You cut to the chase on a lot of issues, and I agree with a lot of your points. In other words, you present a concise blow-by-blow of how the right has routed the left starting in the 60’s, omitting various skirmishes and shiny objects that less-incisive analysts give undue attention. To play back your core points, the left ran out of steam in the 60s, the right went to work, the left appeased them, and government became dysfunctional.
Another 60’s element might be that the working class perceived the hippies as taking over the progressive movement previously led by culturally mainstream people like FDR. At which point, the working class turned away from progressivism because they didn’t like its perceived counter-cultural affectations. Hence Reagan's "Morning in America."
The right capitalized on this as seen in the Tea Party trope “Keep your government hands off my Medicare,” in effect “I like progressivism, but I don’t like progressives.” We see today that Overton-window-friendly progressive causes have clear margins of majority (but the right has shackled progress on these causes).
That said, and with the betrayal of progressivism by Clinton et al aside, I’m uncomfortable with blaming the left for not playing hardball, for three reasons:
(1) The right has more successful messaging because it is based on fear. We see in today’s media (social and broadcast) how fear-based messages over-power all others.

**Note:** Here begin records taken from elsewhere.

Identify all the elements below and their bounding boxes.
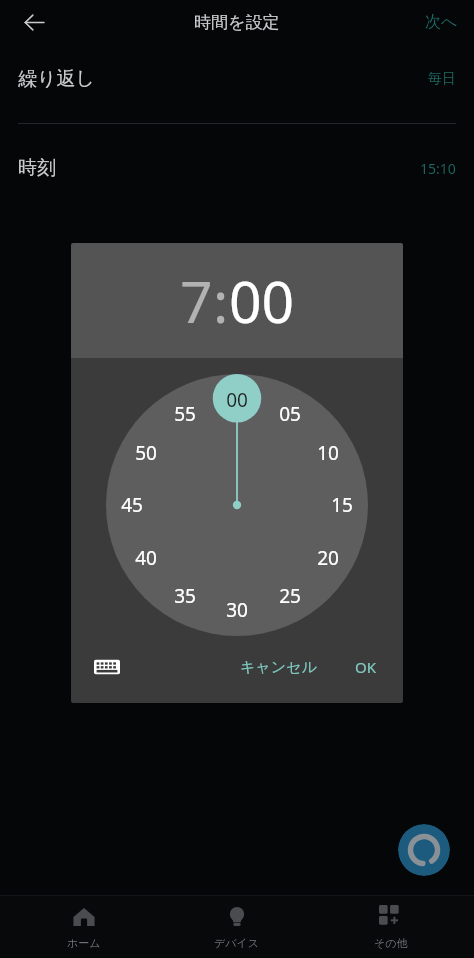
button[interactable]: Alexa voice assistant [398,824,450,876]
staticText: デバイス [214,936,260,950]
staticText: 40 [135,545,157,571]
staticText: OK [355,657,377,677]
button[interactable]: OK [343,648,389,686]
staticText: 7 [180,262,213,340]
staticText: 毎日 [428,70,456,88]
staticText: 次へ [425,12,458,32]
button[interactable]: 繰り返し [0,44,474,123]
staticText: 繰り返し [18,67,95,91]
button[interactable]: 40 [129,541,163,575]
staticText: 50 [135,440,157,466]
staticText: 00 [226,387,248,413]
button[interactable]: キャンセル [228,649,329,686]
staticText: 15 [331,492,353,518]
button[interactable]: 35 [168,579,202,613]
staticText: 20 [317,545,339,571]
staticText: 25 [279,583,301,609]
button[interactable]: その他 [321,896,461,958]
staticText: 00 [229,262,295,340]
button[interactable]: 30 [220,593,254,627]
button[interactable]: 00 [229,262,295,340]
button[interactable]: 15 [325,488,359,522]
button[interactable]: 55 [168,397,202,431]
button[interactable]: 00 [220,383,254,417]
button[interactable]: ホーム [14,896,154,958]
staticText: その他 [374,936,408,950]
staticText: 55 [174,401,196,427]
button[interactable]: 7 [180,262,213,340]
staticText: 10 [317,440,339,466]
staticText: ホーム [67,936,101,950]
button[interactable]: 25 [273,579,307,613]
button[interactable]: 20 [311,541,345,575]
button[interactable]: 次へ [409,4,474,40]
button[interactable]: 05 [273,397,307,431]
staticText: 05 [279,401,301,427]
staticText: 時刻 [18,156,56,180]
staticText: 30 [226,597,248,623]
staticText: 時間を設定 [194,12,280,33]
button[interactable]: 45 [115,488,149,522]
button[interactable]: 時刻 [0,124,474,212]
button[interactable]: 10 [311,436,345,470]
button[interactable]: Back [14,2,54,42]
button[interactable]: Switch to keyboard input [85,645,129,689]
staticText: : [213,262,229,340]
button[interactable]: 50 [129,436,163,470]
staticText: 45 [121,492,143,518]
staticText: 35 [174,583,196,609]
staticText: 15:10 [420,159,456,178]
button[interactable]: デバイス [167,896,307,958]
staticText: キャンセル [240,658,317,677]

(2) The media environment is more prone to propaganda, which the right doesn’t hesitate to flood people with.
(3) As you say, the right is happy to lie and cheat. The truly structural solution is to make sure lying (like crime) doesn’t pay. If the GOP were a pro football team, they would foul so aggressively that they would “win” in spite of the penalties. The rules have to be rewritten so that penalties include losing the game and getting kicked out of the league. Impossible as that might sound, any other solution is too superficial to succeed. If recent legal actions (14th amendment!) and judicial decisions against the right continue to mount, they might get to a tipping point.